⟨
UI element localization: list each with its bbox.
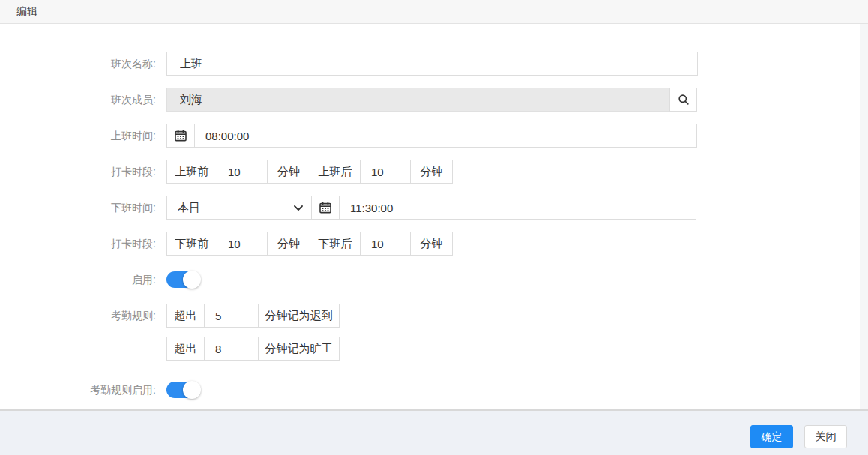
end-time-input[interactable]	[339, 196, 696, 220]
enabled-toggle[interactable]	[166, 271, 199, 288]
enabled-control	[166, 268, 199, 288]
clock-in-after-addon: 上班后	[310, 160, 361, 184]
edit-form: 班次名称: 班次成员: 上班时间:	[0, 24, 868, 402]
start-time-control	[166, 124, 697, 148]
late-rule-input[interactable]	[204, 304, 259, 328]
end-time-label: 下班时间:	[0, 196, 166, 220]
end-time-calendar-addon[interactable]	[311, 196, 340, 220]
calendar-icon	[175, 130, 187, 142]
shift-name-input[interactable]	[166, 52, 698, 76]
enabled-label: 启用:	[0, 268, 166, 292]
end-time-control: 本日	[166, 196, 696, 220]
clock-out-after-unit: 分钟	[410, 232, 453, 256]
toggle-knob	[183, 381, 201, 399]
attendance-rules-label: 考勤规则:	[0, 304, 166, 328]
absent-rule-prefix: 超出	[166, 337, 205, 361]
start-time-input[interactable]	[194, 124, 697, 148]
search-icon	[678, 94, 690, 106]
shift-member-label: 班次成员:	[0, 88, 166, 112]
shift-name-label: 班次名称:	[0, 52, 166, 76]
chevron-down-icon	[294, 205, 303, 211]
clock-in-before-addon: 上班前	[166, 160, 217, 184]
calendar-icon	[319, 202, 331, 214]
form-row-end-time: 下班时间: 本日	[0, 196, 868, 220]
end-day-select[interactable]: 本日	[166, 196, 312, 220]
shift-member-control	[166, 88, 697, 112]
clock-out-before-input[interactable]	[217, 232, 268, 256]
attendance-rules-enabled-control	[166, 378, 199, 398]
form-row-shift-name: 班次名称:	[0, 52, 868, 76]
dialog-footer: 确定 关闭	[0, 409, 868, 455]
clock-in-before-unit: 分钟	[267, 160, 310, 184]
member-search-button[interactable]	[669, 88, 697, 112]
form-row-enabled: 启用:	[0, 268, 868, 292]
attendance-rules-enabled-label: 考勤规则启用:	[0, 378, 166, 402]
close-button[interactable]: 关闭	[804, 425, 847, 448]
toggle-knob	[183, 271, 201, 289]
clock-out-after-input[interactable]	[360, 232, 411, 256]
form-row-attendance-rules-enabled: 考勤规则启用:	[0, 378, 868, 402]
dialog-title: 编辑	[16, 5, 37, 17]
start-time-calendar-addon[interactable]	[166, 124, 195, 148]
clock-in-after-unit: 分钟	[410, 160, 453, 184]
absent-rule-input[interactable]	[204, 337, 259, 361]
form-row-shift-member: 班次成员:	[0, 88, 868, 112]
start-time-label: 上班时间:	[0, 124, 166, 148]
late-rule-prefix: 超出	[166, 304, 205, 328]
clock-in-period-label: 打卡时段:	[0, 160, 166, 184]
form-row-attendance-rules: 考勤规则: 超出 分钟记为迟到 超出 分钟记为旷工	[0, 304, 868, 361]
clock-out-before-unit: 分钟	[267, 232, 310, 256]
late-rule-group: 超出 分钟记为迟到	[166, 304, 340, 328]
confirm-button[interactable]: 确定	[750, 425, 793, 448]
attendance-rules-control: 超出 分钟记为迟到 超出 分钟记为旷工	[166, 304, 340, 361]
clock-in-after-input[interactable]	[360, 160, 411, 184]
end-day-select-value: 本日	[178, 201, 200, 215]
clock-out-period-control: 下班前 分钟 下班后 分钟	[166, 232, 453, 256]
shift-member-input[interactable]	[166, 88, 670, 112]
clock-out-after-addon: 下班后	[310, 232, 361, 256]
form-row-clock-out-period: 打卡时段: 下班前 分钟 下班后 分钟	[0, 232, 868, 256]
clock-out-period-label: 打卡时段:	[0, 232, 166, 256]
form-row-start-time: 上班时间:	[0, 124, 868, 148]
shift-name-control	[166, 52, 698, 76]
clock-in-before-input[interactable]	[217, 160, 268, 184]
clock-out-before-addon: 下班前	[166, 232, 217, 256]
absent-rule-suffix: 分钟记为旷工	[258, 337, 340, 361]
attendance-rules-toggle[interactable]	[166, 382, 199, 398]
absent-rule-group: 超出 分钟记为旷工	[166, 337, 340, 361]
form-row-clock-in-period: 打卡时段: 上班前 分钟 上班后 分钟	[0, 160, 868, 184]
dialog-header: 编辑	[0, 0, 868, 24]
late-rule-suffix: 分钟记为迟到	[258, 304, 340, 328]
clock-in-period-control: 上班前 分钟 上班后 分钟	[166, 160, 453, 184]
scrollbar-gutter	[860, 24, 868, 409]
⟩
• [The task]: What lines above contain the string "after"? Copy all of them.

• [Written solution]:
clock-in-after-addon: 上班后	[310, 160, 361, 184]
clock-out-after-unit: 分钟	[410, 232, 453, 256]
clock-out-after-input[interactable]	[360, 232, 411, 256]
clock-in-after-unit: 分钟	[410, 160, 453, 184]
clock-in-after-input[interactable]	[360, 160, 411, 184]
clock-out-after-addon: 下班后	[310, 232, 361, 256]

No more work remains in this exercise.